Grève dans le secteur éducation : les enseignants des établissements catholiques entrent dans la danse

Les enseignants du Complexe Bessieux, qui comprend le Collège et le Lycée Monseigneur Bessieux, ainsi que ceux de l’Institut Immaculée Conception ont décidé «à plus de 90%», lors d’une assemblée générale autour des deux principales centrales syndicales que sont la Convention nationale des syndicats du secteur éducation, Conasysed, et Dynamique unitaire, DU, de « suspendre les cours » dès le mercredi 22 février courant, jusqu’au paiement complet de leurs vacations.

La crise, sans précédent, que connaît le secteur de l’Education nationale au Gabon se corse de plus bel. L’appel de la Conasysed à tous les enseignants du pays d’interrompre les cours suite à la décision inique du gouvernement de suspendre les salaires de 807 enseignants et de procéder à la radiation de 19 enseignants exerçant dans l’Ogooué Ivindo, a reçu un écho favorable au sein de l’enseignement catholique.
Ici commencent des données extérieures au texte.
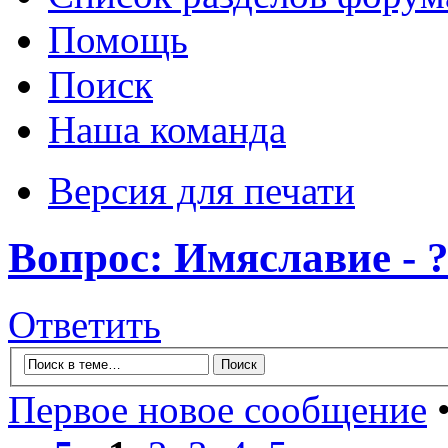
Помощь
Поиск
Наша команда
Версия для печати
Вопрос: Имяславие - 
Ответить
Первое новое сообщение
•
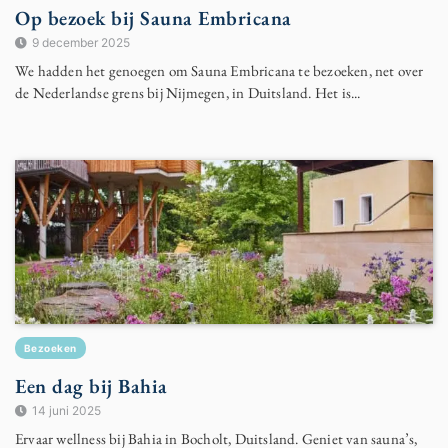
Op bezoek bij Sauna Embricana
9 december 2025
We hadden het genoegen om Sauna Embricana te bezoeken, net over
de Nederlandse grens bij Nijmegen, in Duitsland. Het is...
Bezoeken
Een dag bij Bahia
14 juni 2025
Ervaar wellness bij Bahia in Bocholt, Duitsland. Geniet van sauna’s,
Le mardi 21 février dernier, ce sont les enseignants de l’Institut Immaculée Conception et du Complexe Bessieux qui ont décidé de suspendre provisoirement jusqu’au « paiement intégral des vacations, paiement intégral de la prime d’incitation à la performance (PIP), paiement des rappels et régularisation des situations administratives».

Au cours de cette rencontre, les enseignants ont décidé de marquer leur solidarité vis-à-vis de leurs collègues de l’enseignement public. «L’enseignement catholique ne saura rester en marge des problèmes qui minent le système éducatif gabonais», ont-ils spécifié, précisant aux parents d’élèves de «garder leurs enfants à la maison, jusqu’à nouvel ordre».

Les enseignants des établissements catholiques, qui sont restés sourds à l’appel de la Consasysed et de la Dynamique unitaire jusqu’à ce jour, ont décidé de venir en soutien aux enseignants de l’enseignement public en grève depuis la rentrée des classes en octobre 2016. Ce revirement de position fait suite à la descente dans la rue  des élèves de plusieurs villes du pays, le 20 février dernier, pour réclamer la reprise des cours. Des manifestations pacifiques réprimées par les forces de l’ordre avec une rare violence.

La grève qui secoue le secteur éducation dans notre pays se trouve dans un cul-de-sac. Lors de l’annonce de la rentrée scolaire par le ministre de l’Éducation nationale, les enseignants réunis en assemblée générale avaient donné le ton : pas de cours sans amélioration des conditions de travail, le paiement des primes (PIP et PIFE) ainsi que les vacations. En réponse, le gouvernement a opté pour un rapport de force, au lieu d’un partenariat, en préconisant des «mesures disciplinaires» pour ceux qu’il accuse aujourd’hui d’être «des enseignants manifestement et politiquement engagés dont certains leaders de ces mouvements n’ont pas caché leur implication aux côtés de certains acteurs politiques». Une véritable diversion attendue !

Face aux menaces, intimidations et répressions du ministre de l’Éducation nationale et du porte-parole du gouvernement, les membres de la Conasysed ont promis « de ne reculer devant rien ni personne » face à un gouvernement à court de solutions pour restaurer la sérénité au sein de l’Éducation nationale, en ramenant les enseignants et les lycéens dans les salles de classe.